Gorogoa is a compact game with a minimalist design that works exceptionally well. The entire story of two young men researching the lore of gods and monsters in their world is told through the striking visuals and musical score. The focus of the game as a whole is on the puzzle mechanics, which are more than up to the task of making this two-to-three-hour excursion worth taking.
A simplified version of classic point and click adventure games, you tap on interactive elements within Gorogoa’s artwork to trigger a mini-event. There are four panels on the main screen, each of which can hold a square-shaped picture. You can slide any picture into any of the panels and many of the puzzles require manipulating the pictures so they connect with each other.
Tapping on specific areas in a picture will usually zoom in on that element, and often if the element is a window or door, it will zoom right into a new location. Using beautifully detailed pictures, Gorogoa creates puzzles that work by altering the perception of the game’s own reality. Sometimes, for instance, a lamp in one picture is dark and you’ll have to find a lightsource within one of the other pictures.

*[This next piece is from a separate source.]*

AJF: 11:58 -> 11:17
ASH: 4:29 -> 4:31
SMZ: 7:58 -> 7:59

To do this, you’ll have to find something glowing within another image, zoom in on the light source and then the lamp, and then move the circular hole of the lamp over the lightsource. This combines the two images to create something new. It also alters the remaining image(s) and usually leads to completely new paintings to explore.

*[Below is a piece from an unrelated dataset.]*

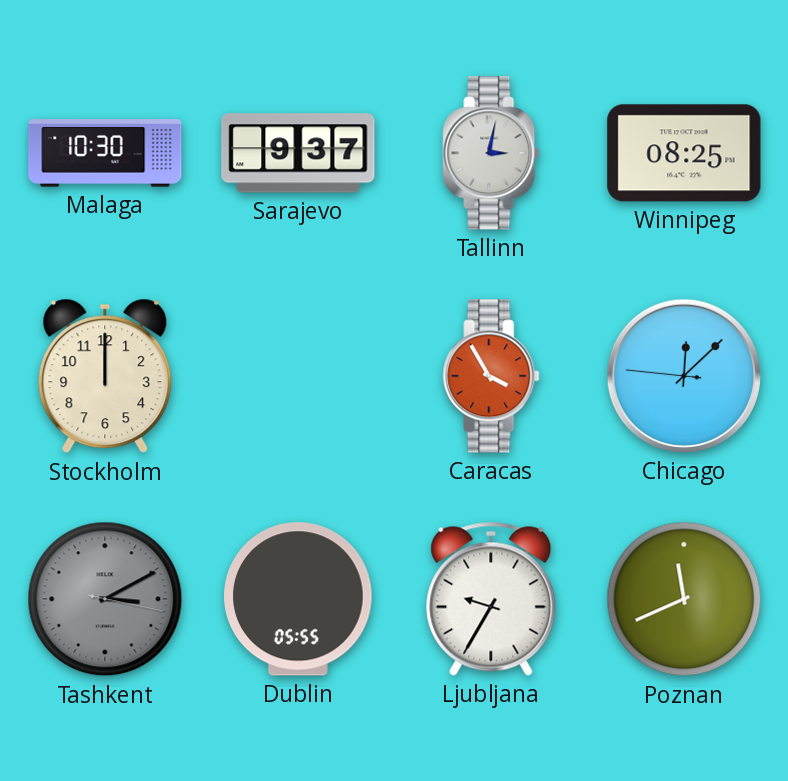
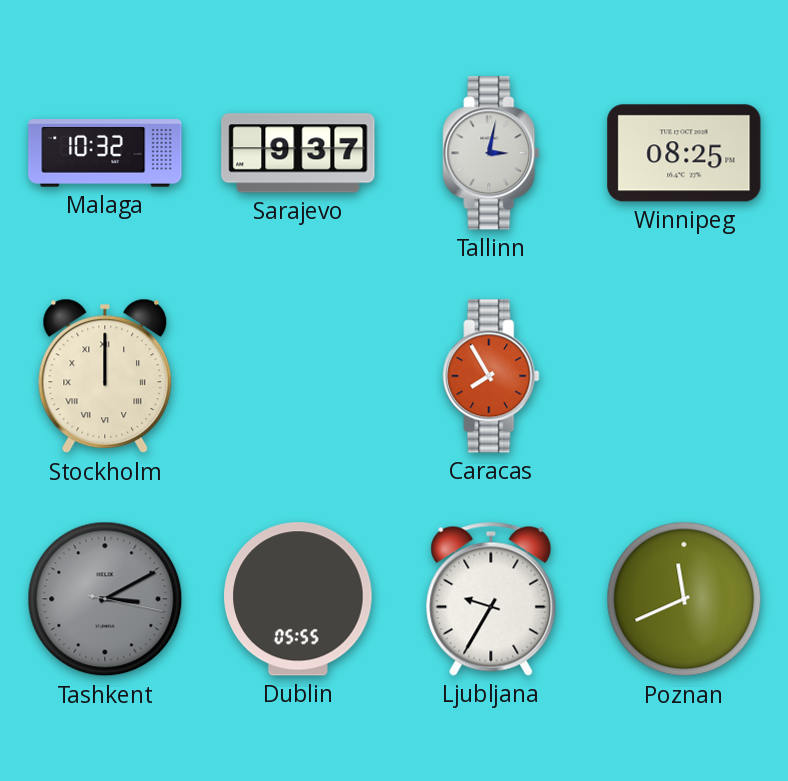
Malaga: 10:30 -> 10:32
Stockholm numerals: Arabic -> Roman
Caracas: 3:55 -> 7:55
Chicago: 12:07 -> none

Using simple touch controls, Gorogoa unveils surprisingly layered puzzles that can be confounding but that never feel illogical. It can be a challenge to figure out how all the images you’re provided at any given time interact with one another, but once you do, it all makes sense. Nothing feels random or contrived, which was a significant issue in classic adventure games.
This sense of order to the game’s world also leads to a palpable sense of accomplishment when you sort everything out. The first few puzzles ease you into the mechanics of Gorogoa, then the game throws you into an incredibly complex maze of clockwork-like machinations that require manipulating multiple panels in quick succession. The idea of moving a falling object from one aspect of a picture down into others in order to cause something to break is genius and extremely satisfying when you get it right.
The art is stunning, the atmosphere fascinating, and the puzzles are incredibly devious and clever. Gorogoa might not be a long game, but it is easily one of the most engaging puzzle games in recent memory.